You can use the Ray Dashboard to compare the memory usage between the previous approach and this one.

In [18]:
from ray.util.placement_group import placement_group, remove_placement_group
from ray.util.scheduling_strategies import PlacementGroupSchedulingStrategy


@ray.remote
def read_into_object_store(file: str) -> List[ray.ObjectRef]:
    print(f"Loading {file}")
    # Read the entire file into memory.
    try:
        locdf = pq.read_table(
            file,
            columns=[
                "pickup_at",
                "dropoff_at",
                "pickup_location_id",
                "dropoff_location_id",
            ],
        )
    except Exception:
        return []

    loc_list = locdf["pickup_location_id"].unique()

    group_refs = []
    for i in loc_list:
        # Put each data batch as a separate dataframe into Ray object store.
        group_refs.append(
            (i, ray.put(locdf.filter(pc.field("pickup_location_id") == i).to_pandas()))
        )

    return group_refs


def task_generator_with_object_store(
    files: List[str], models: List[BaseEstimator]
) -> ray.ObjectRef:
    # Use a placement group with a SPREAD strategy to load each
    # file on a separate node as an OOM safeguard.
    # This is not foolproof though!
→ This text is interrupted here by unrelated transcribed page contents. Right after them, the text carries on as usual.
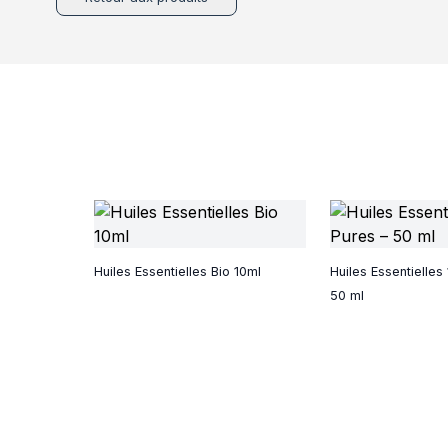
Huiles Essentielles Bio 10ml
Huiles Essentielles
50 ml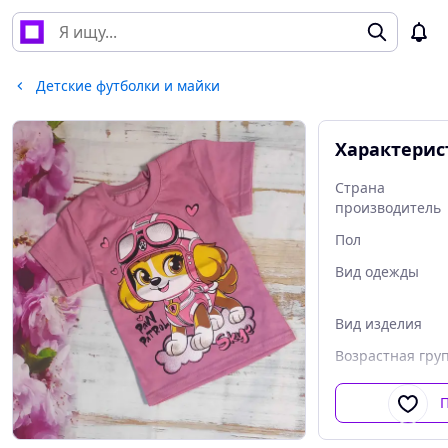
Детские футболки и майки
Характерис
Страна
производитель
Пол
Вид одежды
Вид изделия
Возрастная гру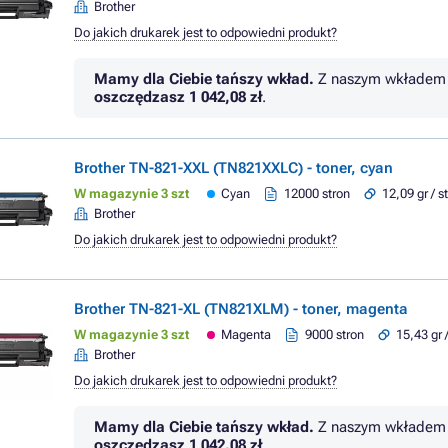
Brother
Do jakich drukarek jest to odpowiedni produkt?
Mamy dla Ciebie tańszy wkład.
Z naszym wkładem 
oszczędzasz
1 042,08 zł
.
Brother TN-821-XXL (TN821XXLC) - toner, cyan
W magazynie 3 szt
Cyan
12000 stron
12,09 gr / s
Brother
Do jakich drukarek jest to odpowiedni produkt?
Brother TN-821-XL (TN821XLM) - toner, magenta
W magazynie 3 szt
Magenta
9000 stron
15,43 gr 
Brother
Do jakich drukarek jest to odpowiedni produkt?
Mamy dla Ciebie tańszy wkład.
Z naszym wkładem 
oszczędzasz
1 042,08 zł
.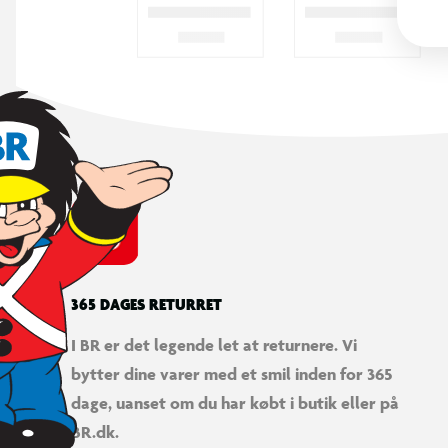
365 DAGES RETURRET
I BR er det legende let at returnere. Vi
bytter dine varer med et smil inden for 365
dage, uanset om du har købt i butik eller på
BR.dk.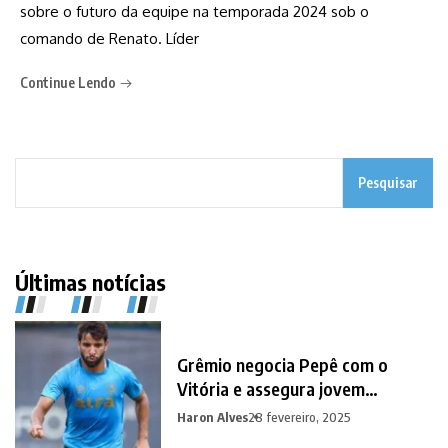
sobre o futuro da equipe na temporada 2024 sob o
comando de Renato. Líder
Continue Lendo
Pesquisar
Últimas notícias
Grêmio negocia Pepê com o
Vitória e assegura jovem
promessa em contrapartida
Haron Alves
28 fevereiro, 2025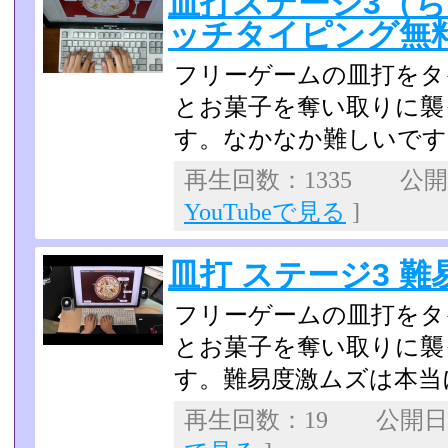
皿打ステージ3（ち
ッチタイピング無
フリーゲームの皿打をタ
とお菓子を奪い取りに襲
す。なかなか難しいです
再生回数：1335 公開日：
YouTubeで見る
]
皿打 ステージ3 
フリーゲームの皿打をタ
とお菓子を奪い取りに襲
す。難易度激ムズは本当
再生回数：19 公開日：2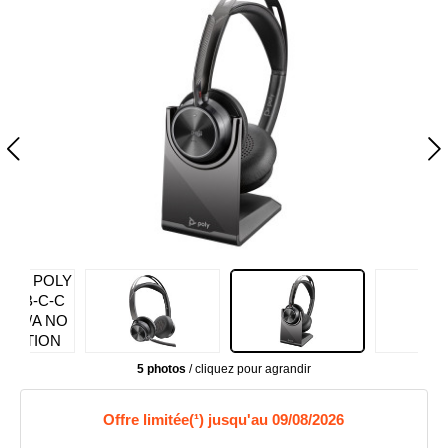
5 photos
/ cliquez pour agrandir
Offre limitée(¹) jusqu'au 09/08/2026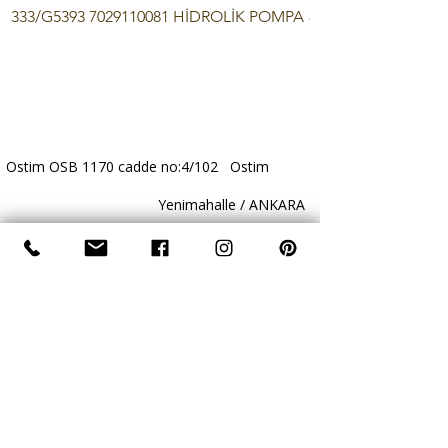
333/G5393 7029110081 HİDROLİK POMPA
87743513 Case / Ne
pompa
Ostim OSB 1170 cadde no:4/102 Ostim
Yenimahalle / ANKARA
+90 312 385 61 19
+90 532 383 09 08
www.atlashidrolik.com
info@atlashidrolik.com
​- Atlas Hidrolik - Hidrolik Pompa - Dişli Pompa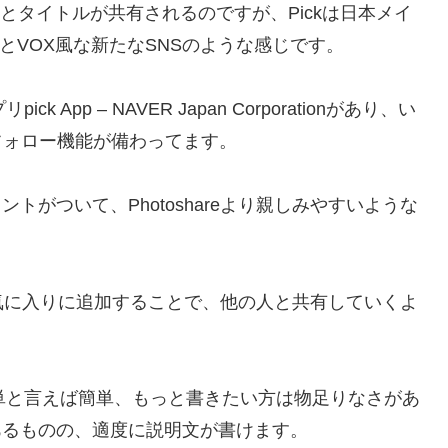
写真とタイトルが共有されるのですが、Pickは日本メイ
blrとVOX風な新たなSNSのような感じです。
App – NAVER Japan Corporationがあり、い
にフォロー機能が備わってます。
トがついて、Photoshareより親しみやすいような
気に入りに追加することで、他の人と共有していくよ
、簡単と言えば簡単、もっと書きたい方は物足りなさがあ
はあるものの、適度に説明文が書けます。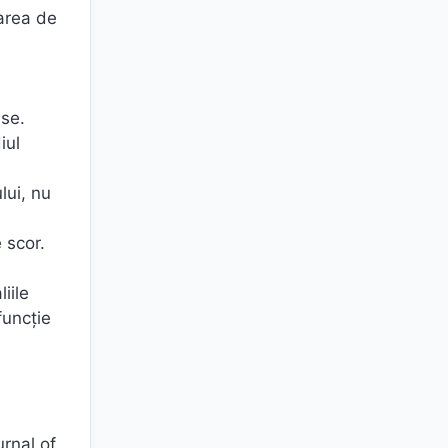
area de
ase.
iul
lui, nu
 scor.
iile
funcție
rnal of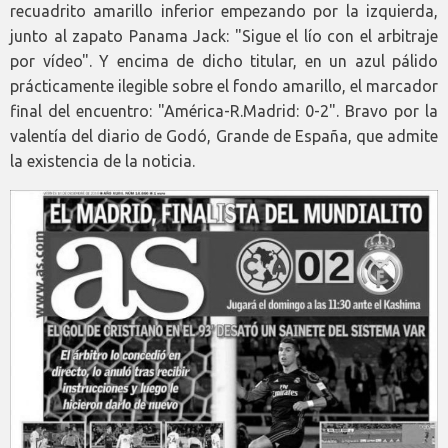
recuadrito amarillo inferior empezando por la izquierda,
junto al zapato Panama Jack: "Sigue el lío con el arbitraje
por vídeo". Y encima de dicho titular, en un azul pálido
prácticamente ilegible sobre el fondo amarillo, el marcador
final del encuentro: "América-R.Madrid: 0-2". Bravo por la
valentía del diario de Godó, Grande de España, que admite
la existencia de la noticia.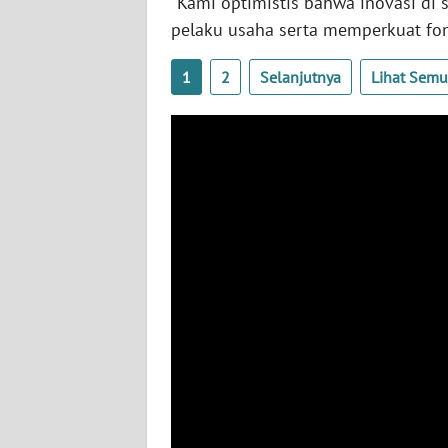
"Kami optimistis bahwa inovasi di
JOGJA
pelaku usaha serta memperkuat fo
WN
JATIM
1
2
Selanjutnya
Lihat Sem
WN
BALI
WN
KALBAR
WN
KALTENG
WN
KALTARA
WN
KALSEL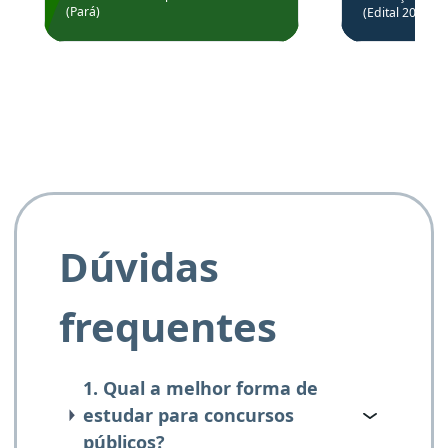
Prefeitura de Santarém.
(Pará)
(Edital 2025_0
de questõe
Obrigado ao professores
e ao APROVA!”
Dúvidas
frequentes
1. Qual a melhor forma de
estudar para concursos
públicos?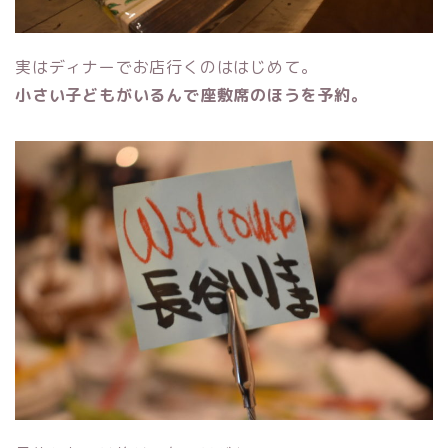
実はディナーでお店行くのははじめて。
小さい子どもがいるんで座敷席のほうを予約。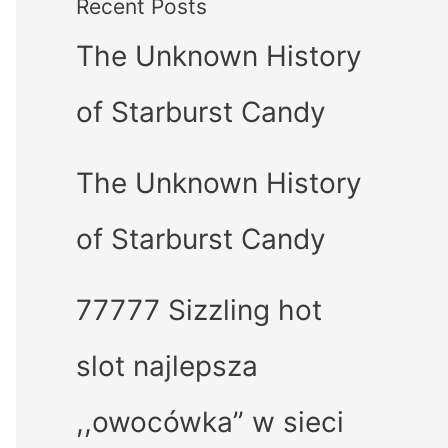
Recent Posts
The Unknown History
of Starburst Candy
The Unknown History
of Starburst Candy
77777 Sizzling hot
slot najlepsza
,,owocówka” w sieci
We can also specify a resource
    # requirement for memory, if we know what is the maximum
    # memory requirement for a single file.
    pg = placement_group([{"CPU": 1}] * len(files), strategy="SPREAD")
    ray.get(pg.ready())

    read_into_object_store_pg = read_into_object_store.options(
        scheduling_strategy=PlacementGroupSchedulingStrategy(placement_group=pg)
    )
    load_tasks = [read_into_object_store_pg.remote(file) for file in files]
    group_refs = {}
    for i, refs in enumerate(ray.get(load_tasks)):
        group_refs[files[i]] = refs
    remove_placement_group(pg)

    for file, refs in group_refs.items():
        for i, ref in refs:
            yield task.remote(ref, file, i, models)

In [19]:
run(task_generator_with_object_store, models=[LinearRegression()])

Starting run
(read_into_object_store pid=104976, ip=172.31.80.226) Loading s3://ursa-labs-taxi-data/2019/06/data.parquet
(read_into_object_store pid=102476, ip=172.31.67.35) Loading s3://ursa-labs-taxi-data/2019/05/data.parquet



Total number of models (all tasks): 522 (522)
TOTAL TIME TAKEN: 25.02 seconds


[('s3://ursa-labs-taxi-data/2019/05/data.parquet',
  145,
  [(LinearRegression(), 749.5870180494717)]),
 ('s3://ursa-labs-taxi-data/2019/05/data.parquet',
  161,
  [(LinearRegression(), 730.9939763112341)]),
 ('s3://ursa-labs-taxi-data/2019/05/data.parquet',
  163,
  [(LinearRegression(), 752.6143725415071)]),
 ('s3://ursa-labs-taxi-data/2019/05/data.parquet',
  193,
  [(LinearRegression(), 877.4961002488161)]),
 ('s3://ursa-labs-taxi-data/2019/05/data.parquet',
  260,
  [(LinearRegression(), 636.7529178428583)]),
 ('s3://ursa-labs-taxi-data/2019/05/data.parquet',
  56,
  [(LinearRegression(), 1383.1499081324398)]),
 ('s3://ursa-labs-taxi-data/2019/05/data.parquet',
  79,
  [(LinearRegression(), 708.8218565941361)]),
 ('s3://ursa-labs-taxi-data/2019/05/data.parquet',
  90,
  [(LinearRegression(), 634.7344296966268)]),
 ('s3://ursa-labs-taxi-data/2019/05/data.parquet',
  162,
  [(LinearRegression(), 690.5440360771848)]),
 ('s3://ursa-labs-taxi-data/2019/05/data.parquet',
  50,
  [(Linea

We can see that this approach allowed us to finish training much faster, but it would not have been possible if the dataset was too large to fit into our cluster memory. Therefore, this pattern is only recommended if the data you are working with is small. Otherwise, it is recommended to load the data inside the tasks right before its used.